I'm not sure what method was used by Excel or used to get the results in the original post. But looking at how accurately each predicts the raw data (numbers provided on the chart), any of the three is usable. The least-squares fit (mine) appers to do better at a metered reading of around 4 seconds and will do acceptably well at higher values. The other two models appear to do better for higher metered readings.
Given that the differences between them are on the order of a tenth stop, they appear to all work acceptably well. Forced to select, I would probably use the least-squares fit, because of it's improvied performance at the low end of the data.
Quote:
Originally Posted by
buggz
Wow, I still don't understand why mine aren't working, I'm using the same thing.
ln(4) = 1.3862943611198906188344642429164 on my calculator
x 0.5167 = 0.71629829639064748275176767431488 - 0.2006 = 0.51569829639064748275176767431488
ln(4) = 1.3862943611198906188344642429164 on my calculator, still
- .2006 = 1.1856943611198906188344642429164 x 0.5167 = 0.61264827639064748275176767431488
You can also type ln(4) into Google search = 1.38629436112
I don't get a .3something, STILL confused...
Re: Portra 160 and 400 Reciprocity Failure
The more I read this thread the more I love ILFORD's simple charts...
:(
RR
Re: Portra 160 and 400 Reciprocity Failure
On the stops of increase...
I get whole stop increases. It is a doubling, right? So, 1 second + 1 stop = 2 seconds. A 2 stop increase would be 4 seconds, right? Another doubling?
Same applies for other starting times, like 6 seconds. 1 stop is 12, 2 stops is 24, 3 stops is 48 seconds. Is that right?
I know this is pretty basic, but it has always confused me.
1 Attachment(s)
Re: Portra 160 and 400 Reciprocity Failure
Assuming I did the math right, here is the time vs. adjusted time chart that RR is looking for.
Attachment 121444
If it is not correct, let me know what is wrong and I will...correct it.
The data is based on the fit that I did, which has an R^2 of 0.9954106.

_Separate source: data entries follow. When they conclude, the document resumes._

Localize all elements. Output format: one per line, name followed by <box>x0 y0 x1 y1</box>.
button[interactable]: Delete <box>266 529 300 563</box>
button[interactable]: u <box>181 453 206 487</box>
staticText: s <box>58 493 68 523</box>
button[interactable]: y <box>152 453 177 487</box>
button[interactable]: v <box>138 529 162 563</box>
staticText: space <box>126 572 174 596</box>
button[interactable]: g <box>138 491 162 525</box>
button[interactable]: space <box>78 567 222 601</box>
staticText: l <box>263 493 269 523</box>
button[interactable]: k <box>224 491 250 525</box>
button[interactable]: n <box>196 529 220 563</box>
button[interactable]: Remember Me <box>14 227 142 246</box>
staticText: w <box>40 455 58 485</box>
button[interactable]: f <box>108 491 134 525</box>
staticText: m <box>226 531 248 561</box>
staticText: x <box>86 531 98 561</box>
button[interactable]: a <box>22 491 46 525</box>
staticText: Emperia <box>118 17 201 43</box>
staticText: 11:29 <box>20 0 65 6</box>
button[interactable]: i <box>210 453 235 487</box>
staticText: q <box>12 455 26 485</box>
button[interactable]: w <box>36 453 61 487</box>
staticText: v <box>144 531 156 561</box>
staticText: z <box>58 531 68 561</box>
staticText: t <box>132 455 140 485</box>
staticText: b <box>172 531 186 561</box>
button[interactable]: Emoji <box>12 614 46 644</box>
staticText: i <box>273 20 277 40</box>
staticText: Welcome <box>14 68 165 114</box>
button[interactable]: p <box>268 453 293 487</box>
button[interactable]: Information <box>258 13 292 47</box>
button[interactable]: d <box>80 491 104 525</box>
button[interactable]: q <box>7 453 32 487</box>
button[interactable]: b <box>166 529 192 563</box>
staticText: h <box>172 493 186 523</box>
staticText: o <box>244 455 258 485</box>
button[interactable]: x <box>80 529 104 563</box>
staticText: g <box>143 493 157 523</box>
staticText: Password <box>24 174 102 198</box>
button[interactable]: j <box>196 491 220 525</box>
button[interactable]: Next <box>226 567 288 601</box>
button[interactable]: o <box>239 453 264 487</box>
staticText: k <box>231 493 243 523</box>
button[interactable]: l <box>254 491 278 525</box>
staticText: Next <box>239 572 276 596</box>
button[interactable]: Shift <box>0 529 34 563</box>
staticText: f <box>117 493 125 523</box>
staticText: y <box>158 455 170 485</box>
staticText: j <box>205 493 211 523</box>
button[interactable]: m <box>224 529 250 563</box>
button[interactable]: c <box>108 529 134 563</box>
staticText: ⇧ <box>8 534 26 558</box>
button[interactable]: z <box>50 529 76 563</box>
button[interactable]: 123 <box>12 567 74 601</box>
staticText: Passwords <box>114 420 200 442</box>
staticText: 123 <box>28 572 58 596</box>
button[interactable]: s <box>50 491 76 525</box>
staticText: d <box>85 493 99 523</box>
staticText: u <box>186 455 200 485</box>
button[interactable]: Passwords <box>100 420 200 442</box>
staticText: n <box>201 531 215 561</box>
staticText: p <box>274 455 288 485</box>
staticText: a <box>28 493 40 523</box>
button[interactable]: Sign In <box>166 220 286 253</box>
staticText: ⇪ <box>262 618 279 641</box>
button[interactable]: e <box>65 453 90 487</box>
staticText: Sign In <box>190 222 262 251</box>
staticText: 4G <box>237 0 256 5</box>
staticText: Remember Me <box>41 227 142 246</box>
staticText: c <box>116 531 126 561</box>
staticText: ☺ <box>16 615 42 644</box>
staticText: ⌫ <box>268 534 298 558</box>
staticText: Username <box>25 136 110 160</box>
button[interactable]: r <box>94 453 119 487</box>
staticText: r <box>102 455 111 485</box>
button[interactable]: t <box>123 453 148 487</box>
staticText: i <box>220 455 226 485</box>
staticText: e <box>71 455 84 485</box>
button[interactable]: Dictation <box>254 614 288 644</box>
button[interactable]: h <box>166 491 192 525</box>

EDIT: I think I calculated my R^2 wrong. Still not sure I calculated it right, but I think it is slightly lower at 0.9885. Given the coarseness of the graph, I doubt the difference is visible.
Re: Portra 160 and 400 Reciprocity Failure
Quote:
Originally Posted by
rbultman
Assuming I did the math right, here is the time vs. adjusted time chart that RR is looking for.
Attachment 121444
If it is not correct, let me know what is wrong and I will...correct it.
The data is based on the fit that I did, which has an R^2 of 0.9954106.
Yippee! That is exactly what I hoped for. Thank you very much indeed.
(Kodak should have done this. Film is too expensive to waste on testing they should be doing anyway)
Thank you again
RR
Re: Portra 160 and 400 Reciprocity Failure
Well, gee, I hope the data was somewhere near accurate in the first place. I originally sent Isaac Sachs some untested data I found on the internet, and he plugged it into a graph and posted it here. It seems to work well enough. I certainly hope you math whizzes out there haven't spent too many hours working this out.